My eyes flared in warning. “She lost the right to be concerned when she did what she did.”
“Be glad you still have her.” His voice turned sad, and a wave of guilt went through me.
“I’m sorry. You’re right. She’s been struggling for a while now, so I guess the overdose shouldn’t have been a huge shock, but the timing of it…” I shook my head. It felt so selfish. I’d been breaking, and she’d only thought about her.
“I get it,” Nic offered, bringing me back. “But my point is still valid. With your friends if nothing else.”

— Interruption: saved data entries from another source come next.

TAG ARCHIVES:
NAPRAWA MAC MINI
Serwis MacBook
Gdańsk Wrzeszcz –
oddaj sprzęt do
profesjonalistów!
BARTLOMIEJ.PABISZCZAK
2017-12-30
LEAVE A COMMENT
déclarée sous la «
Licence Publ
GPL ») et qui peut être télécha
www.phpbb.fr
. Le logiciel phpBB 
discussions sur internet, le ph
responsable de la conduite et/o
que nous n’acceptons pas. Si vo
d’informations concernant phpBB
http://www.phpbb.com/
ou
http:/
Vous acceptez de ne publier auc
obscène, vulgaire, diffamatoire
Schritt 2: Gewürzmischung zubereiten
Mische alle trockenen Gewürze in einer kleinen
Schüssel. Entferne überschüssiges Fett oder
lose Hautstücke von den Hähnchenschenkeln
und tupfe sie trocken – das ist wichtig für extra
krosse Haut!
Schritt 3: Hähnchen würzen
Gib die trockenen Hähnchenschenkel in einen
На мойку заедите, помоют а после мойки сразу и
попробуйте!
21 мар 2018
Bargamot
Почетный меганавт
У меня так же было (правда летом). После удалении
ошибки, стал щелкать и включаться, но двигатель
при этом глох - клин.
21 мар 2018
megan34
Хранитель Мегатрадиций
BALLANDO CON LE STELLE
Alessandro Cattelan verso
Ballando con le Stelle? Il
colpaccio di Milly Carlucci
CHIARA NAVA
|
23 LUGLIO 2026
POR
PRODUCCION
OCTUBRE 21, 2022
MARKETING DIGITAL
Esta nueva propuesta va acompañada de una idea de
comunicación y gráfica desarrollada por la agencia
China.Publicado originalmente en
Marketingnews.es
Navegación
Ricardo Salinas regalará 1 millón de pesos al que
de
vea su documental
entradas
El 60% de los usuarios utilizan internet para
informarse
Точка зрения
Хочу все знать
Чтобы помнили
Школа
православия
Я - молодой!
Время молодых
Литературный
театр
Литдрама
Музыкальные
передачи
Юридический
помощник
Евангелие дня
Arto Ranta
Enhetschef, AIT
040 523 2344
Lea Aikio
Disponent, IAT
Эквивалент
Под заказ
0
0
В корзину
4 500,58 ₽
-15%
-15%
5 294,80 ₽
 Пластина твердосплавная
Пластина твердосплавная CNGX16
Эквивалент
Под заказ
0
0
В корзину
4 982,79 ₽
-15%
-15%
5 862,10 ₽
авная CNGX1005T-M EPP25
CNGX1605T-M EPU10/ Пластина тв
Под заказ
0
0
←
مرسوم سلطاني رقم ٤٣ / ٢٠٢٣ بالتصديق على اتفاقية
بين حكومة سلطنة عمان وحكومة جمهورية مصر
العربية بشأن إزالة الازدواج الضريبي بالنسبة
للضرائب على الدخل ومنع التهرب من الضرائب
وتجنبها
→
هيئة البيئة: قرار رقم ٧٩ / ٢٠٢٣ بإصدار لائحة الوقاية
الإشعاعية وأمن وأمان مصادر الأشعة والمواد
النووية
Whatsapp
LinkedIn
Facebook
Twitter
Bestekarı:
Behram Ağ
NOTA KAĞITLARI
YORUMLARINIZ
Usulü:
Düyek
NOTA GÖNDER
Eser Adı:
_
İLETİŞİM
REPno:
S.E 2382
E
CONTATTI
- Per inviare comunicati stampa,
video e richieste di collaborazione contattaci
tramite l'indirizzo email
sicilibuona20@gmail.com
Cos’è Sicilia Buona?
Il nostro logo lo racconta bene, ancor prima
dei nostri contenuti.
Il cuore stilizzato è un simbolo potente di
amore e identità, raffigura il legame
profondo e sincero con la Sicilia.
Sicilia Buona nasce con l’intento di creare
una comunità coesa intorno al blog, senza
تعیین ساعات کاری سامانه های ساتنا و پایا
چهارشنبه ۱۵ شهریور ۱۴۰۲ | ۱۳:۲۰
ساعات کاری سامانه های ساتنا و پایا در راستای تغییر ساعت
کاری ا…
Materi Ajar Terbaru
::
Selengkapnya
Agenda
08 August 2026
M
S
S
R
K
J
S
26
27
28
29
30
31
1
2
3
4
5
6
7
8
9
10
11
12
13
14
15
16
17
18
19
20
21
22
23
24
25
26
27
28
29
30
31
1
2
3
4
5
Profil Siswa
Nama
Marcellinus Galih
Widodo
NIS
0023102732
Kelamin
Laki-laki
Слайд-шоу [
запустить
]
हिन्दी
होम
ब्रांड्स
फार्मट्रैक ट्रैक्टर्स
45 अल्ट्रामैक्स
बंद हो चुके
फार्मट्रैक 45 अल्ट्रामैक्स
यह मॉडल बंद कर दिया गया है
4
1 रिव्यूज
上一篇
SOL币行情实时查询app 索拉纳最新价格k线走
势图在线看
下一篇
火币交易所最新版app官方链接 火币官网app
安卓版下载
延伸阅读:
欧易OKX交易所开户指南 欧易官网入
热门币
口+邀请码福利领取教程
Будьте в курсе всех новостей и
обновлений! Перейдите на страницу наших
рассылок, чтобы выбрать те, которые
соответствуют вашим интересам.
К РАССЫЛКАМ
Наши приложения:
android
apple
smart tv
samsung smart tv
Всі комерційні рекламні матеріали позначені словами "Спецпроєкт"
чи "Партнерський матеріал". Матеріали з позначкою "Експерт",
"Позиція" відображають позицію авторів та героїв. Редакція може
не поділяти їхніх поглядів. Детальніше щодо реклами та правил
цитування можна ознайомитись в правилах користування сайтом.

“To an extent,” I reluctantly agreed. He raised an eyebrow, an act I noticed he used for a lot of communication. “I’m a lot better than I used to be. I felt dead inside after the accident first happened, but now, I can function.”
He nodded and pursed his lips, clearly considering his response. “Functioning maybe, but that’s it.”
“What do you mean?”
“I see what everyone else sees when you come home from work. You try to hide it, but that deadness you mentioned? It’s in your eyes those days, and you look…defeated. Broken. It’s no wonder they try to get you to quit.”
Good God, was my pain really that obvious? “I’m strong. I can handle it. If I can survive losing my dad and my daughter and almost losing my mom, then I can survive doing what I love.”
“Survive maybe. But what kind of a life is that? Don’t you want to live?”
I didn’t respond, glaring down at my hands I now held clenched in my lap.
“Food for thought,” Nic added.
I cursed to myself. The jerk. Fine, if he was going to leave me with this confusing mess to sort, then I could do him the same courtesy.
“So, what are you? Living or surviving?”
He paused and studied me carefully, a slight smirk forming on his lips. “Touché. But, Izzy?”
“Yeah?”
“I think you would have made a good mum.”
Oh, God. Everything in my chest grew tight. It felt hard to breathe. So much of me needed to hear that.
“Thank you,” I finally squeaked.
“I mean it.”
“I know.” I nodded, trying not to cry.
That was how Tucker found me later that night, curled up in the bed we’d been sharing with my knees pulled up to my chest, everything I’d talked about with Nic swirling through my thoughts.
He closed the door with a quiet click, heading straight to the chest of drawers for a change of clothes. It was basically like we’d moved in together. His parents had fought us on it, but with both of us being eighteen and Tucker putting his foot down, it was either the two of us here or inhisbedroom. His parents had chosen the lesser of two evils, not wanting us sleeping together with our younger siblings under the same roof.
I could see their point. I knew this wasn’t normal, but I literally couldn’t sleep unless Tucker was near. We’d tried in the beginning, but even with Annie crawling in my bed to hold me, there were too many nights she’d had to resort to calling Tucker. It wasn’t until he’d scoop me into his arms that my demons fled. Only to come back again the next day.
Too many memories haunted me.
I didn’t even know how to begin to deal with them. Counseling had helped some but not nearly enough.
I peeked over the edge of the covers to watch Tucker pull his t-shirt down, catching a last second glance at his abs, and I swallowed, a flicker of desire trying to surface. But I shoved it down. It couldn’t go anywhere. I was far from ready for that.
He pulled the covers back to crawl in and immediately pulled me against him, tucking me into his side, and I snuggled with my head against his chest, breathing him in, that scent that was just…himand his steady heartbeat calming my nerves.
My body finally relaxed to take a breath.
“You’ve been crying,” Tucker murmured into my hair.